Here are the rules:
1. Link to your tagger and post these rules on your blog.
2. Share 7 facts about yourself on your blog, some random, some weird.
3. Tag 7 people at the end of your post by leaving their names as well as links to their blogs.
4. Let them know they are tagged by leaving a comment on their blog.
Ah, I have been tagged by, let’s see, Heidi, Heidi too, and Kirk (I think that is all). I should confess before I begin that I am nor going to do steps 3 and 4, even though I know that does not really keep with the spirit of the meme. I think this is going to turn out to be one of those longish posts, which may even end up needing one of these ratings.
1. I, and at least one of my brothers and maybe both, when we are really, really happy and at home, sing songs with nonesense syllable or words. And, no, I cannot give you an example, both because I cannot really remember any of them just now and because, well, such times, even in their joyfulness, are rather intimate. It is the closest us Dases come to speaking in tongues.
On the subject of speaking in tongues, my dear Uncle Virgil Bodenbach attended several charismatic churches in his time, but truth be told his tongue speaking did not sound much different than the easy, how-to method of speaking in tongues my friend Tim Garrett taught me: Repeat in quick succession, over and over again the phrase “I bought a Hyundai. Shoulda bought a Honda.” For the record I am NOT a cessationist.
2. When I was younger I was fairly athletic, not super athletic and talented, but agile enough to have a lot of fun in pick up games of soccer or football or basketball or racquetball. This still displays itself in quick bursts of speed for which the Dassler Effect is named. And I mean to be more and more athletic once again as the weight goes away. It will not be the same at this age, but whatever I can manage will be fine.
3. I once tried to get my colleagues to call me “Jack,” in honor of C. S. “Jack” Lewis and because I think it is such a cool name. Witness the user name at the bottom of this post. But then my brother, Adrian, went and called my wee nephew Jonathan Vincent “Jack” Das. Jack is so cute that I have long since forgiven him. My brother, on the other hand…. Also, he previously named his daughter Gracie, another name I liked. Now, I did not exactly have dibs on it, and what legitimate dibs can a single, marriage-delaying fellow have on baby names, but I did name a character in a story I began to write that, and, well, character names do not come from nowhere.
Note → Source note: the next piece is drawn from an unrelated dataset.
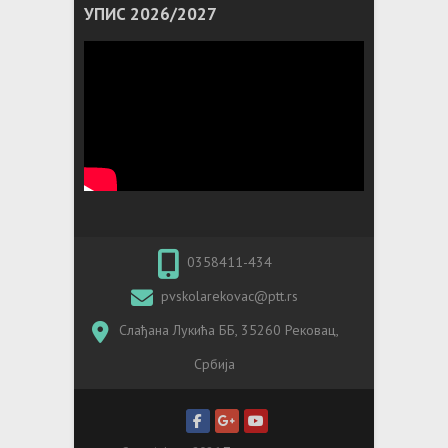
УПИС 2026/2027
0358411-434
pvskolarekovac@ptt.rs
Слађана Лукића ББ, 35260 Рековац,
Србија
My other nicknames include Dassler (by accident), Dassu and Spot (from high school), and Wog, “Zimby Wog,” “Horseface Malone” (from my brothers…see item #1 above), “Neilie Pies” (from my mother and father), and “Neilie, Peelie, Lal, Gulabi” (from Pakistani grandmother, which means “blue, yellow, red, and pink”).
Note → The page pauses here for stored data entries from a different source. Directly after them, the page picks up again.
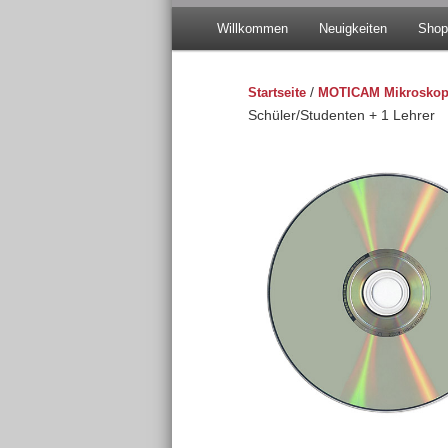
Hauptmenü
Willkommen
Neuigkeiten
Sho
Zum
Zum
primären
sekundären
Startseite
/
MOTICAM Mikroskop
Schüler/Studenten + 1 Lehrer
Inhalt
Inhalt
springen
springen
4. I can get quite sad and low from time to time, but even when doing well, I get achy and longing fairly consistently on Sunday afternoons and evening. Not sure exactly why, but my brother Adrian does the same. Perhaps it is because I often take naps then, and waking up from an afternoon nap is always a bit of a disorienting thing for me. Generally, it is dusk, which is another time I tend to get low, when the brightness of the day is gone and the blanket of the dark has not yet come. And in Pakistan, as often as not, when waking up of an evening you will hear the Ahzan, or Muslim call to prayer, which set against the failing of the light is one of lonliest sounds I know, though lonely is not quite the right adjective.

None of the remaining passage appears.